→ **REQUIRED ACTION**
Scan the listing below for the word "водка" and copy every line where it occurs.

→ **EXTRACTED MATERIAL**

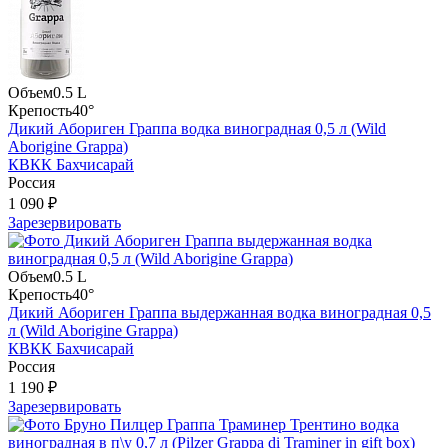
Объем
0.5 L
Крепость
40°
Дикий Абориген Граппа водка виноградная 0,5 л (Wild
Aborigine Grappa)
КВКК Бахчисарай
Россия
1 090 ₽
Зарезервировать
Объем
0.5 L
Крепость
40°
Дикий Абориген Граппа выдержанная водка виноградная 0,5
л (Wild Aborigine Grappa)
КВКК Бахчисарай
Россия
1 190 ₽
Зарезервировать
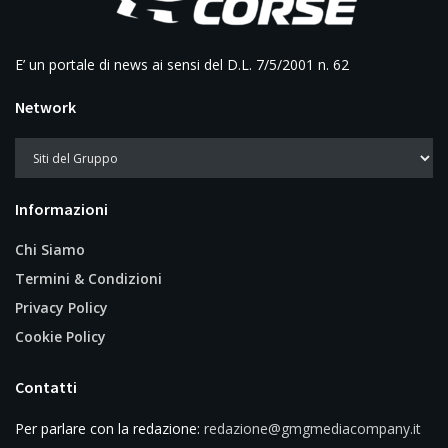
E’ un portale di news ai sensi del D.L. 7/5/2001 n. 62
Network
Informazioni
Chi Siamo
Termini & Condizioni
Privacy Policy
Cookie Policy
Contatti
Per parlare con la redazione:
redazione@gmgmediacompany.it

→ **WRITTEN ANSWER**
Дикий Абориген Граппа водка виноградная 0,5 л (Wild
Дикий Абориген Граппа выдержанная водка виноградная 0,5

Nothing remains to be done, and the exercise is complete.